Upon entering Hart House Theatre to see The Gentleman Caller: A Memory Play about Tennessee Williams, the stage sets an immediate tone. Three walls of opaque white sheets surround the central actor as he sits with old, blurry, Hollywood films projected onto the textile. The furniture is all white and the table and couch are draped in flowing white fabric. Williams’ New York City apartment is sparse, successfully serving to emphasize the play’s supernatural elements, but otherwise allowing the characters in the production to be the central focus.

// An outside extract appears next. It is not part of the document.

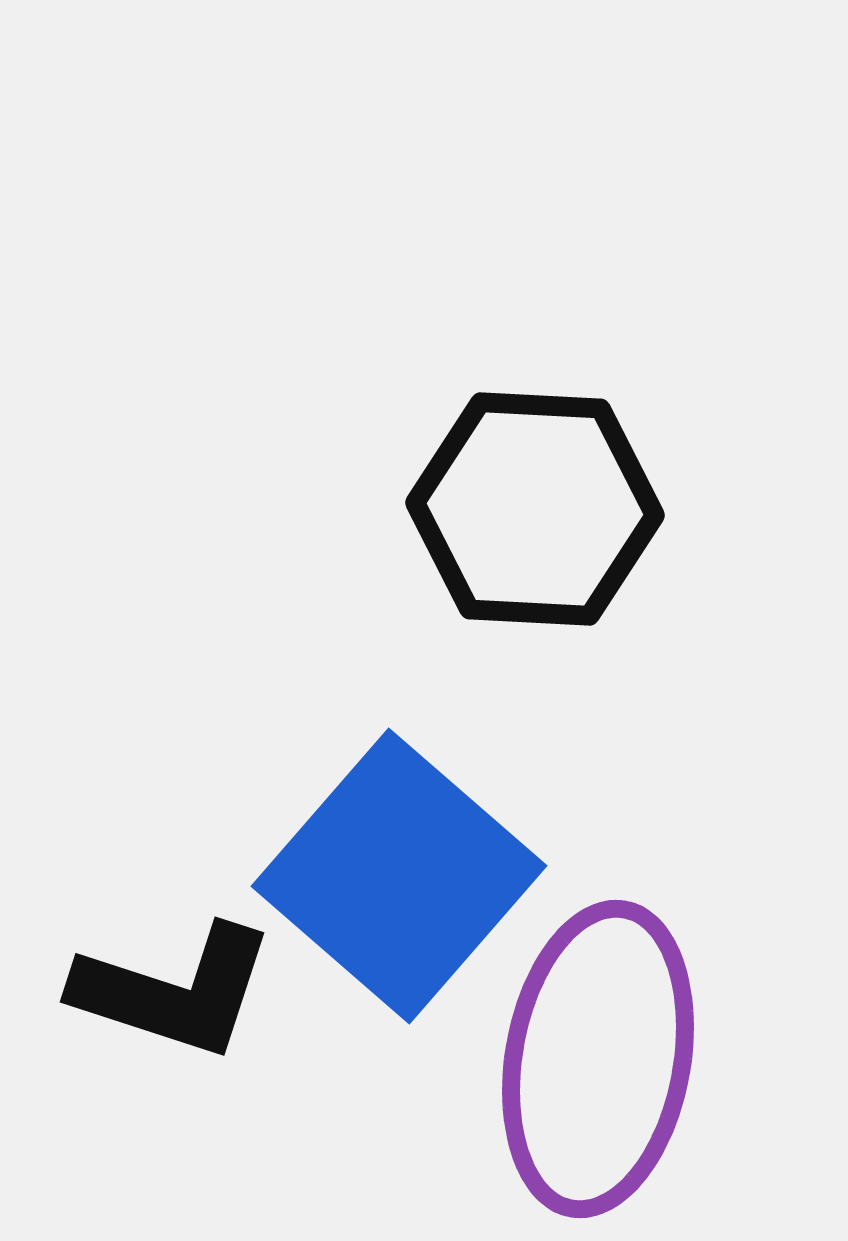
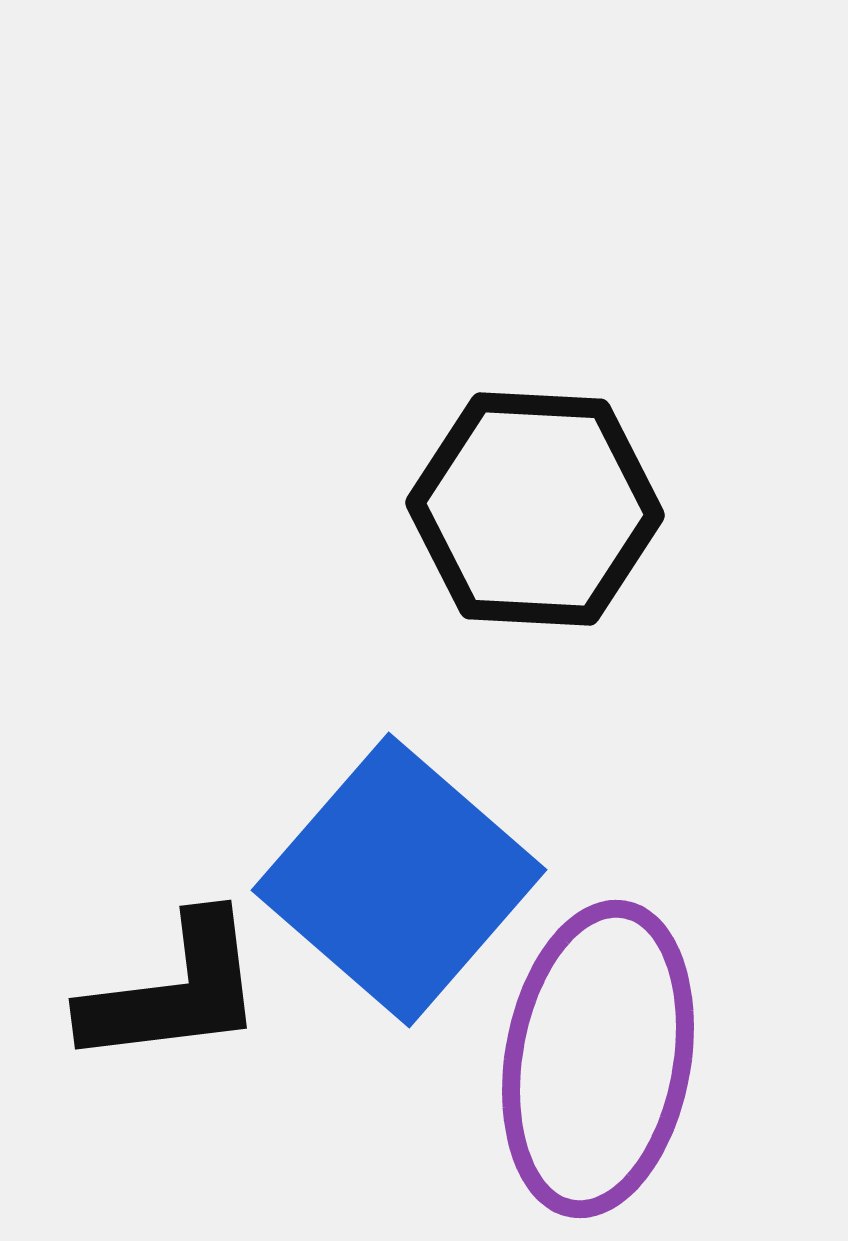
blue square: moved 4 px down
black L-shape: rotated 25 degrees counterclockwise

The play begins abruptly, with the young man of Williams’s fantasy emerging through the projection with his arms spread out, resembling an angel. The Gentleman Caller examines the last hours of the life of the playwright Tennessee Williams, taking place in a combination of memories, hallucinations and reality. Nigel Bennett plays this role with a masterful balance of crowd-pleasing flamboyancy and crippling insecurity and regret. His effort to manoeuvre the rapidly switching tones of the show is honourable, but ultimately his navigation is not enough to move the script along a plausible trajectory. Bennett’s noteworthy performance is matched by Allegra Fulton, as his mother, and Carmen Grant, as his sister, all of whom portray the Williams family with an entertaining southern charm. They garner laughs from the crowd and display captivating chemistry, but their delivery of the play’s overdramatic dialogue is difficult to behold.
The young man, a hustler, who enters the apartment at the start of the play, is played by Harrison Thomas, a second-year student at Ryerson. Thomas plays multiple roles throughout the play, seducing Tennessee Williams as the hustler and later beating him as his father. Thomas struggles to maintain different accents, and his eruptions of anger are abrupt and unsettling. He appears uncomfortable sharing the stage with more seasoned actors, and also suffers with the histrionic and chaotic script.

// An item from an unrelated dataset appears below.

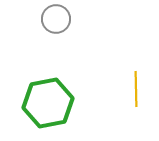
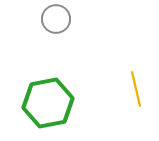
yellow line: rotated 12 degrees counterclockwise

The Gentleman Caller is an adventurous play but unfortunately many of its experiments are failures. The effects are sometimes cheesy, and placing the hustler as an angel figure is distastefully overdone, from the tattoo of angel wings on his back to his “A” t-shirt. The talented actors allow for occasional moments of sophisticated theatre, but the script slips into the realm of melodrama, frequently rendering The Gentleman Caller a mediocre lament.